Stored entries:
————

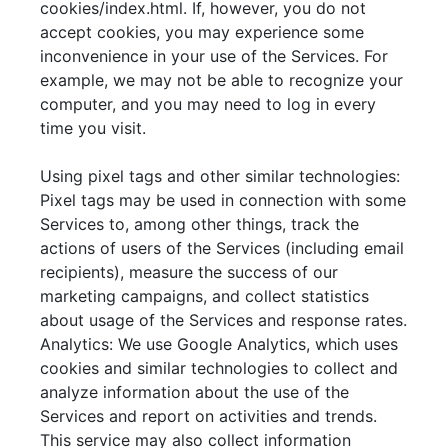
cookies/index.html. If, however, you do not
accept cookies, you may experience some
inconvenience in your use of the Services. For
example, we may not be able to recognize your
computer, and you may need to log in every
time you visit.
Using pixel tags and other similar technologies:
Pixel tags may be used in connection with some
Services to, among other things, track the
actions of users of the Services (including email
recipients), measure the success of our
marketing campaigns, and collect statistics
about usage of the Services and response rates.
Analytics: We use Google Analytics, which uses
cookies and similar technologies to collect and
analyze information about the use of the
Services and report on activities and trends.
This service may also collect information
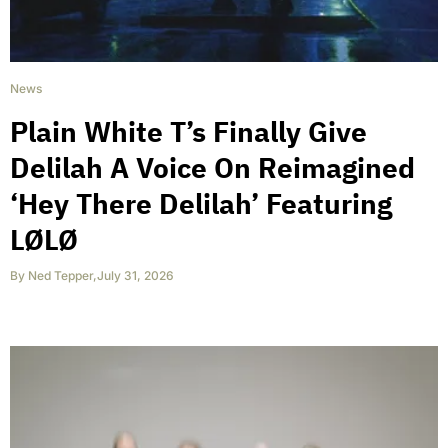
News
Plain White T’s Finally Give
Delilah A Voice On Reimagined
‘Hey There Delilah’ Featuring
LØLØ
By
Ned Tepper
,
July 31, 2026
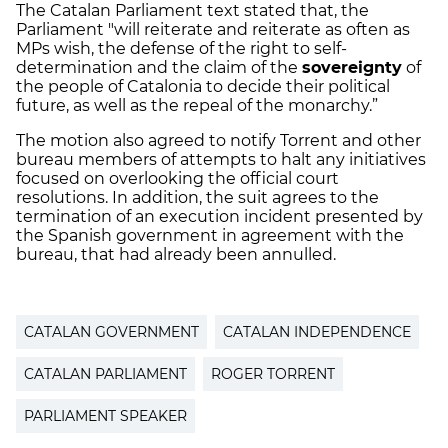
The Catalan Parliament text stated that, the
Parliament "will reiterate and reiterate as often as
MPs wish, the defense of the right to self-
determination and the claim of the
sovereignty
of
the people of Catalonia to decide their political
future, as well as the repeal of the monarchy.”
The motion also agreed to notify Torrent and other
bureau members of attempts to halt any initiatives
focused on overlooking the official court
resolutions. In addition, the suit agrees to the
termination of an execution incident presented by
the Spanish government in agreement with the
bureau, that had already been annulled.
CATALAN GOVERNMENT
CATALAN INDEPENDENCE
CATALAN PARLIAMENT
ROGER TORRENT
PARLIAMENT SPEAKER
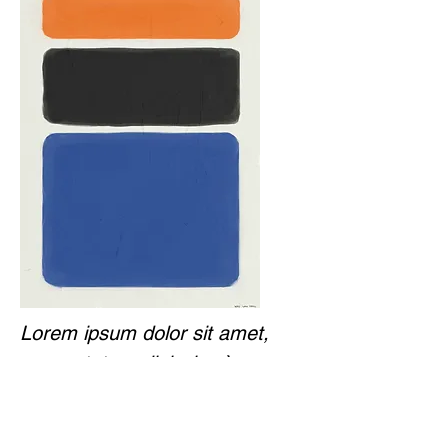
Lorem ipsum dolor sit amet,
consectetur adipiscing.`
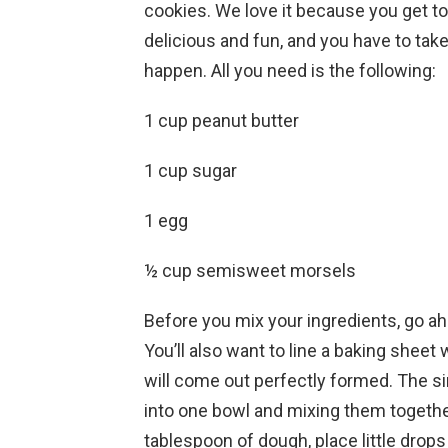
cookies. We love it because you get to
delicious and fun, and you have to take
happen. All you need is the following:
1 cup peanut butter
1 cup sugar
1 egg
½ cup semisweet morsels
Before you mix your ingredients, go a
You’ll also want to line a baking shee
will come out perfectly formed. The sim
into one bowl and mixing them together 
tablespoon of dough, place little drop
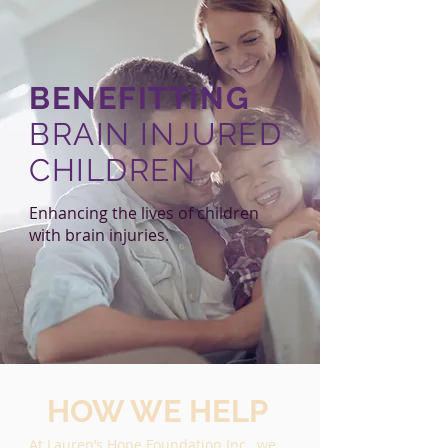
BENEFITTING
BRAIN INJURED
CHILDREN
Enhancing the lives of children
with brain injuries.
HOW WE HELP
At Lauren’s Hope Foundation Inc., we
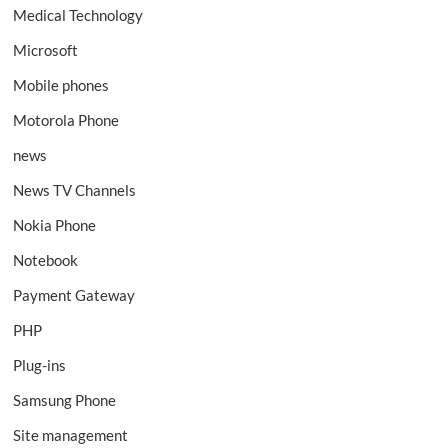
Medical Technology
Microsoft
Mobile phones
Motorola Phone
news
News TV Channels
Nokia Phone
Notebook
Payment Gateway
PHP
Plug-ins
Samsung Phone
Site management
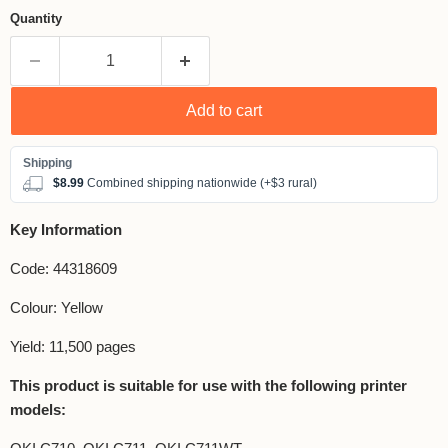
Quantity
Add to cart
$8.99
Combined shipping nationwide (+$3 rural)
Key Information
Code: 44318609
Colour: Yellow
Yield: 11,500 pages
This product is suitable for use with the following printer
models:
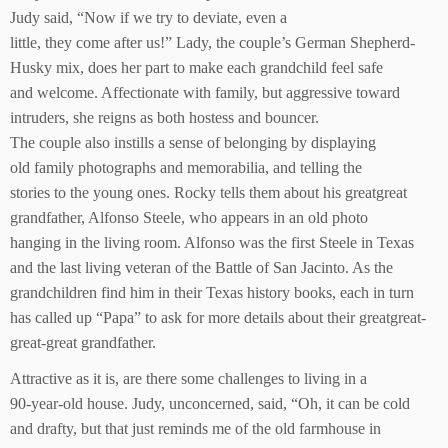
Judy said, “Now if we try to deviate, even a
little, they come after us!” Lady, the couple’s German Shepherd-
Husky mix, does her part to make each grandchild feel safe
and welcome. Affectionate with family, but aggressive toward
intruders, she reigns as both hostess and bouncer.
The couple also instills a sense of belonging by displaying
old family photographs and memorabilia, and telling the
stories to the young ones. Rocky tells them about his greatgreat
grandfather, Alfonso Steele, who appears in an old photo
hanging in the living room. Alfonso was the first Steele in Texas
and the last living veteran of the Battle of San Jacinto. As the
grandchildren find him in their Texas history books, each in turn
has called up “Papa” to ask for more details about their greatgreat-
great-great grandfather.
Attractive as it is, are there some challenges to living in a
90-year-old house. Judy, unconcerned, said, “Oh, it can be cold
and drafty, but that just reminds me of the old farmhouse in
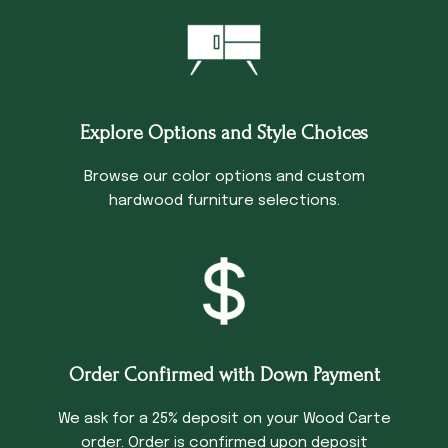
Explore Options and Style Choices
Browse our color options and custom
hardwood furniture selections.
Order Confirmed with Down Payment
We ask for a 25% deposit on your Wood Carte
order. Order is confirmed upon deposit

————

WHAT TO PRODUCE:
Only the lines above from the line with "little, they come" to the line with "The couple also", those two lines included, should be reproduced exactly.

FINISHED TASK:
little, they come after us!” Lady, the couple’s German Shepherd-
Husky mix, does her part to make each grandchild feel safe
and welcome. Affectionate with family, but aggressive toward
intruders, she reigns as both hostess and bouncer.
The couple also instills a sense of belonging by displaying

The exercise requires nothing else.